Stored data entries:
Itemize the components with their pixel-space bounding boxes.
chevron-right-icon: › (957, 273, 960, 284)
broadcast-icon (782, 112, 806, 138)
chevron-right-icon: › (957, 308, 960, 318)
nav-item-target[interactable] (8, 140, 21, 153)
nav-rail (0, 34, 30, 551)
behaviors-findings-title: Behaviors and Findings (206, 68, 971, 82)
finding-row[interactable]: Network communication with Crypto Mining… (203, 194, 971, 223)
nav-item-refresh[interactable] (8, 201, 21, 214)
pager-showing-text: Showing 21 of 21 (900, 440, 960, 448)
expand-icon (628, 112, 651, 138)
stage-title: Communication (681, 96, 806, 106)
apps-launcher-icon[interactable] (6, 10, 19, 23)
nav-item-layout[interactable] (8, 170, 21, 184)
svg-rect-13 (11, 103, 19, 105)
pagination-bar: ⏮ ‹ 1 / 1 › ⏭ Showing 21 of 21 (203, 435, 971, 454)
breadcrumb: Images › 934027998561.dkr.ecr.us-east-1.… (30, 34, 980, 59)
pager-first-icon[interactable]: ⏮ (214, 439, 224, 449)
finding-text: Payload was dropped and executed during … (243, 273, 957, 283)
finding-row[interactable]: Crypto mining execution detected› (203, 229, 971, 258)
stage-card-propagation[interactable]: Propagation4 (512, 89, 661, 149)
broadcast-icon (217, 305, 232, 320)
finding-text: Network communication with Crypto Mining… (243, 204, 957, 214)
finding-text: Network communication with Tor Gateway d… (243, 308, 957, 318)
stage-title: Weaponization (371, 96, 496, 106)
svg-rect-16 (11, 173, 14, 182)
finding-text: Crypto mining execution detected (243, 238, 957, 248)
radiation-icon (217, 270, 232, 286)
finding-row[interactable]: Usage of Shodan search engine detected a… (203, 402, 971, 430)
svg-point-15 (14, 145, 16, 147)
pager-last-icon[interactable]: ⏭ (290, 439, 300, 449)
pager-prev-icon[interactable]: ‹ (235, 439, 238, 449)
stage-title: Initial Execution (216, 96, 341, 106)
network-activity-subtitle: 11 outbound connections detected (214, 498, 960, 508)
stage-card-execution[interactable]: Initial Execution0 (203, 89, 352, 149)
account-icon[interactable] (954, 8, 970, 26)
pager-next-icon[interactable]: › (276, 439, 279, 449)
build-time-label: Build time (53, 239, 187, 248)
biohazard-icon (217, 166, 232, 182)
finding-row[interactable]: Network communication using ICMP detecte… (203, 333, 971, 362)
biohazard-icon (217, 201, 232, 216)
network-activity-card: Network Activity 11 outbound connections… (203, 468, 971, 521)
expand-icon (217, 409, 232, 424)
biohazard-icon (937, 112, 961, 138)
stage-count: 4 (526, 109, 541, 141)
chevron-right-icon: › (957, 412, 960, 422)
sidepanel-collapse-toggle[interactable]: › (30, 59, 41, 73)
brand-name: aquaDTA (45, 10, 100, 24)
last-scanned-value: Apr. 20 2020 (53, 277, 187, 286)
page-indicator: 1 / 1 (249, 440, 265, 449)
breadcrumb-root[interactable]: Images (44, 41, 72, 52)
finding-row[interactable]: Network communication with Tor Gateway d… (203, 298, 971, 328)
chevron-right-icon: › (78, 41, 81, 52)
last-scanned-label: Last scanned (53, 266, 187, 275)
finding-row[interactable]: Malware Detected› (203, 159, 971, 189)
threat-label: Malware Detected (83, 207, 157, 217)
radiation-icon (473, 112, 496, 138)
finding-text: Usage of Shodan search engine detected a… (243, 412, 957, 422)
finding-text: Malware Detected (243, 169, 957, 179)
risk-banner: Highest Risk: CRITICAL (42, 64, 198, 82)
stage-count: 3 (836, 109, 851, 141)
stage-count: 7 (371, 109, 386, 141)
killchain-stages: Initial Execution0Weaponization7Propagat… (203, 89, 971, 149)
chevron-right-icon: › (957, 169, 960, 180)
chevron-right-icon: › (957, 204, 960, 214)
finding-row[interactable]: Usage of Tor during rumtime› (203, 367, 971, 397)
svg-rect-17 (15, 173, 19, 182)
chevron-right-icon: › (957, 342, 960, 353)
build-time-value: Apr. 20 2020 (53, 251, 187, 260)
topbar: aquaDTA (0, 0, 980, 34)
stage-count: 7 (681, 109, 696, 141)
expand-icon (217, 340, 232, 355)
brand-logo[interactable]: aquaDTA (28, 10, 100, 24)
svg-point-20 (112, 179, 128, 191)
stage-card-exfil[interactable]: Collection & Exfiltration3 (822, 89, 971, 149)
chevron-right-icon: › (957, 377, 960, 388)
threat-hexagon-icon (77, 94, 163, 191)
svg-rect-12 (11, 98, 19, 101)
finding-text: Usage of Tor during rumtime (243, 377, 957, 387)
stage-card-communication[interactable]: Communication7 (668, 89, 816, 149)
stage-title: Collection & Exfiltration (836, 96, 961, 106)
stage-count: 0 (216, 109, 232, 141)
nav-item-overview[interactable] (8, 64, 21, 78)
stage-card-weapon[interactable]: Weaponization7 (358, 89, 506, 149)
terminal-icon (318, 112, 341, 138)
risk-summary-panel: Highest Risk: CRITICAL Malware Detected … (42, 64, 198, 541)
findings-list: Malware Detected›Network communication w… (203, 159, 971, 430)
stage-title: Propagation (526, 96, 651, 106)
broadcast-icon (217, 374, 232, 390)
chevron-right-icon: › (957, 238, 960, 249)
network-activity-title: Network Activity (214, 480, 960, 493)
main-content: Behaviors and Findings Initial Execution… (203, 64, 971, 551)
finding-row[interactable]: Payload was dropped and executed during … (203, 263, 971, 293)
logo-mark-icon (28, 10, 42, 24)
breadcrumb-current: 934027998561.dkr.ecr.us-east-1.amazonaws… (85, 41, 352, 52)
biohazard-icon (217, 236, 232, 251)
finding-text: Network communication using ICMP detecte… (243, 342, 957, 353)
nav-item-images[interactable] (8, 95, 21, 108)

▶ **PROBLEM STATEMENT**
Search the records for the string "Gateway" and return every line in which it occurs.

▶ **RESPONSE TO THIS TASK**
finding-text: Network communication with Tor Gateway d… (243, 308, 957, 318)
finding-row[interactable]: Network communication with Tor Gateway d… (203, 298, 971, 328)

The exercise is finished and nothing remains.